Kristen Stewart has always had a reputation of lacking emotion but a series of indie film performances have begun to prove this otherwise. One of these films was the recent drama, Personal Shopper. It recently released near me so I decided to see it and I’m glad I did.
Synopsis: By day, American in Paris Maureen works as a personal shopper, motor-biking around the city buying up deluxe couture for a jet-setting celebrity client. By night, she attempts to channel the spirits of the dead, hoping to make contact with her recently deceased twin brother. When Maureen begins receiving a series of chilling, increasingly sinister text messages, it seems she may have made contact—but with whom? And what do they want? (Mongrel Media)
Starring: Kristen Stewart, Lars Eidinger, and Sigrid Bouaziz
Writer: Olivier Assayas
Director: Olivier Assayas
Running Time: 105mins
Watching this film surely was a test in patience as its first third goes in multiple directions, following an American woman in Paris named Maureen (Stewart). Once things became clearer, the film improved. The title of the film is Personal Shopper because Maureen is a personal shopper (the title did this film a great disservice in my opinion) for a celebrity client. When she wasn’t working, she was trying to make contact with her deceased twin medium brother named Lewis.
Supernatural elements played a large part in the film as a way to discuss the ideas of grief and loss (similar to The Babadook) although it never went overboard.
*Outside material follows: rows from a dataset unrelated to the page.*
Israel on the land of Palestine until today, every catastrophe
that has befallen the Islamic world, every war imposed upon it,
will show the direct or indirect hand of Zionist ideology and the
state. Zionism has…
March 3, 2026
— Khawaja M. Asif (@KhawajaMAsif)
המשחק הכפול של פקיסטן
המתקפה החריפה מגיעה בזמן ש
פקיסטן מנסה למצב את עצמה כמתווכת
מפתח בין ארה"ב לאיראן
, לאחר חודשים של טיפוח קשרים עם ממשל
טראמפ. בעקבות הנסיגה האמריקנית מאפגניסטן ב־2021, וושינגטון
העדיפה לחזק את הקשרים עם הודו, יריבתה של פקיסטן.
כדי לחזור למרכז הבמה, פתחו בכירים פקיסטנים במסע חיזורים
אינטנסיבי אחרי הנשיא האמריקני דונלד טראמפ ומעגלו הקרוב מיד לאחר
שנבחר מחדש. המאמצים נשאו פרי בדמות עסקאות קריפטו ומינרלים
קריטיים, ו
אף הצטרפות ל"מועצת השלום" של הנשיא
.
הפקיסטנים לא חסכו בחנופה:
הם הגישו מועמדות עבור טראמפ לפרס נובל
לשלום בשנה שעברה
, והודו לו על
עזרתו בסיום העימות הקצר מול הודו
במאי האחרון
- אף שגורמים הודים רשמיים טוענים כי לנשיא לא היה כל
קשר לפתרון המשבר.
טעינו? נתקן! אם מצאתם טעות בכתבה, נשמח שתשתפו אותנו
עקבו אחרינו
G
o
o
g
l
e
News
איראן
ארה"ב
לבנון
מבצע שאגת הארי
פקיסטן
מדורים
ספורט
Maureen had been in Paris as she and her brother shared the same heart condition and they had promised to contact the other once one of them died. While she was waiting for any sign of her brother, she had been growing restless, not getting anything for months.
Maureen was not ready to give up just yet and over that time, she had grown tired of her life and her job with her obsession also taking a toll on her relationship with her boyfriend Gary (Ty Olwin). She was not ready to move on as those around her, including Lewis’ girlfriend Lara (Bouaziz), were trying to convince her otherwise.
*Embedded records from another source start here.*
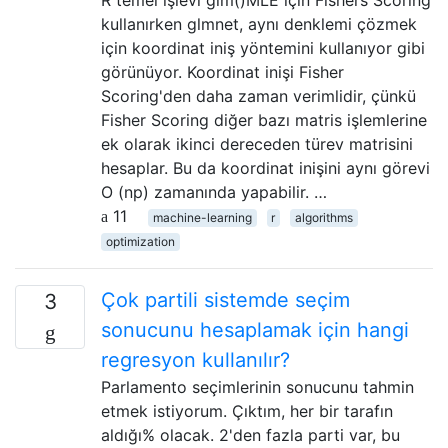
kullanırken glmnet, aynı denklemi çözmek
için koordinat iniş yöntemini kullanıyor gibi
görünüyor. Koordinat inişi Fisher
Scoring'den daha zaman verimlidir, çünkü
Fisher Scoring diğer bazı matris işlemlerine
ek olarak ikinci dereceden türev matrisini
hesaplar. Bu da koordinat inişini aynı görevi
O (np) zamanında yapabilir. …
11
machine-learning
r
algorithms
optimization
Çok partili sistemde seçim
3
sonucunu hesaplamak için hangi
regresyon kullanılır?
Parlamento seçimlerinin sonucunu tahmin
etmek istiyorum. Çıktım, her bir tarafın
aldığı% olacak. 2'den fazla parti var, bu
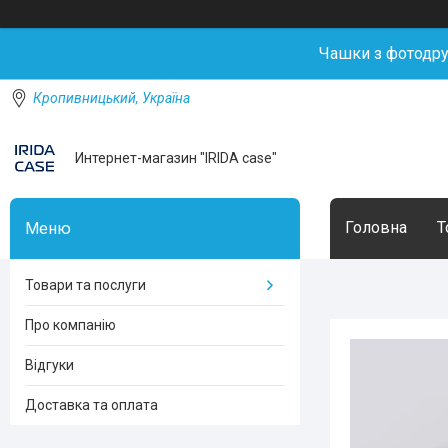
Чашки з фотодр
Кропивницький, Україна
Интернет-магазин "IRIDA case"
Головна
Т
Товари та послуги
Про компанію
Відгуки
Доставка та оплата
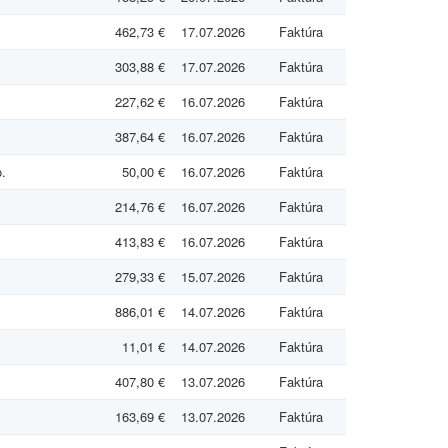
462,73 €
17.07.2026
Faktúra
303,88 €
17.07.2026
Faktúra
227,62 €
16.07.2026
Faktúra
387,64 €
16.07.2026
Faktúra
.
50,00 €
16.07.2026
Faktúra
214,76 €
16.07.2026
Faktúra
413,83 €
16.07.2026
Faktúra
279,33 €
15.07.2026
Faktúra
886,01 €
14.07.2026
Faktúra
11,01 €
14.07.2026
Faktúra
407,80 €
13.07.2026
Faktúra
163,69 €
13.07.2026
Faktúra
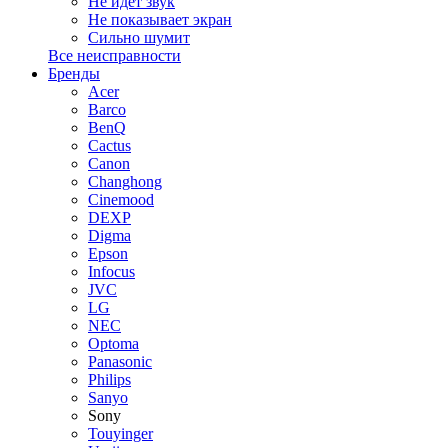
Не идет звук
Не показывает экран
Сильно шумит
Все неисправности
Бренды
Acer
Barco
BenQ
Cactus
Canon
Changhong
Cinemood
DEXP
Digma
Epson
Infocus
JVC
LG
NEC
Optoma
Panasonic
Philips
Sanyo
Sony
Touyinger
Manifestations of spirits were represented using typical horror tropes such as strange sounds or things moving on their own. They don’t seem like much, however, but suspense came from not knowing if she was communicating with Lewis or some other unknown spirit. The rest of Maureen’s life wasn’t nearly as interesting with the saving grace being that you couldn’t help to get the feeling that something was following her around that may be her brother or something or someone completely different.
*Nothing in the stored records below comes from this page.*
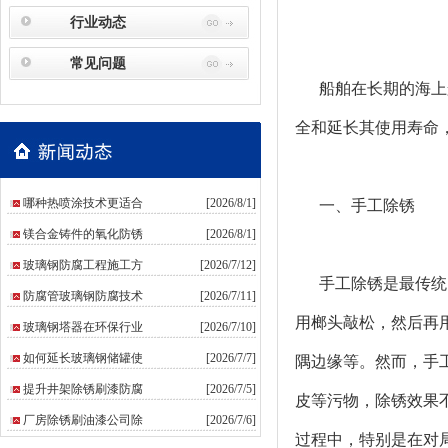
行业动态
常见问题
船舶在长期的海上航
全和延长其使用寿命
哪种热喷涂技术更适合
[2026/8/1]
一、手工除锈
镁合金铸件的氧化防锈
[2026/8/1]
玻璃钢防腐工程施工方
[2026/7/12]
手工除锈是最传统
防腐管玻璃钢防腐技术
[2026/7/11]
用榔头敲松，然后再
玻璃钢塔器在环保行业
[2026/7/10]
如何延长玻璃钢储罐使
[2026/7/7]
隅边缘等。然而，手工
提升井架除锈刷漆防腐
[2026/7/5]
皮等污物，除锈效果
厂房除锈刷油漆公司除
[2026/7/6]
过程中，特别是在对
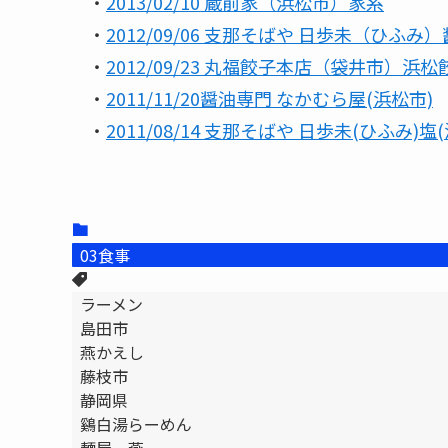
・
2013/02/10 蔵前家（浜松市）家系
・
2012/09/06 支那そばや 日歩未（ひふみ
・
2012/09/23 丸福餃子本店（袋井市）
・
2011/11/20醤油専門 なかむら屋(浜松市)
・
2011/08/14 支那そばや 日歩未(ひふみ)塩
03食事
ラーメン
島田市
燕かえし
藤枝市
静岡県
鷄白湯らーめん
麺屋 燕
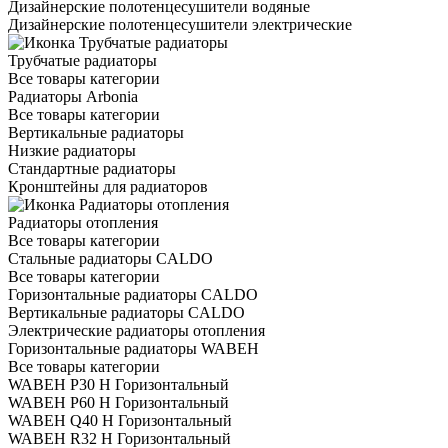
Дизайнерские полотенцесушители водяные
Дизайнерские полотенцесушители электрические
Трубчатые радиаторы
Все товары категории
Радиаторы Arbonia
Все товары категории
Вертикальные радиаторы
Низкие радиаторы
Стандартные радиаторы
Кронштейны для радиаторов
Радиаторы отопления
Все товары категории
Стальные радиаторы CALDO
Все товары категории
Горизонтальные радиаторы CALDO
Вертикальные радиаторы CALDO
Электрические радиаторы отопления
Горизонтальные радиаторы WABEH
Все товары категории
WABEH P30 H Горизонтальный
WABEH P60 H Горизонтальный
WABEH Q40 H Горизонтальный
WABEH R32 H Горизонтальный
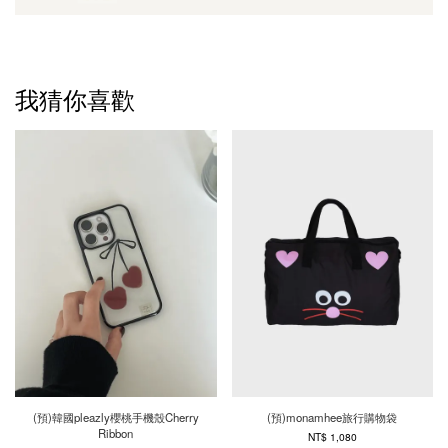
我猜你喜歡
(預)韓國pleazly櫻桃手機殼Cherry
(預)monamhee旅行購物袋
Ribbon
NT$ 1,080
The most compelling section of the film had to be a back and forth, unsettling, texting sequence between Maureen and some unknown person. Again, this didn’t seem like much on paper but this was an opportunity to continue exploring the supernatural. What started off as fear turned into fascination, looking for answers to her unsatisfying life. While this was definitely uncomfortable to watch at times, Maureen learned more about herself and became empowered as a result thus overcoming her fear of the forbidden which she believed held her back.
The film had a tendency to be a little too subdued for long stretches of time with Stewart making it bearable. Being in the majority of the film, she carries it with her presence alone. A big knock against her is that she was never the best with emotions but that was not the case here. She was excellent to watch here, giving a nuanced, layered performance of a woman dealing with the grief over losing a brother while still dealing with everything else around her. Great camera work through a series of close up shots assisted her performance in capturing her surprising range of emotions and various body language, most notably during the texting sequence. In another actress’ hands, it would probably have gone much differently.
Overall, this was a powerful and suspenseful drama, dealing with loss and grief in a different and sometimes unsettling way, full of haunting spiritual imagery. While it could have gone in a more boring direction, it is elevated by Stewart’s excellent and surprisingly emotional performance.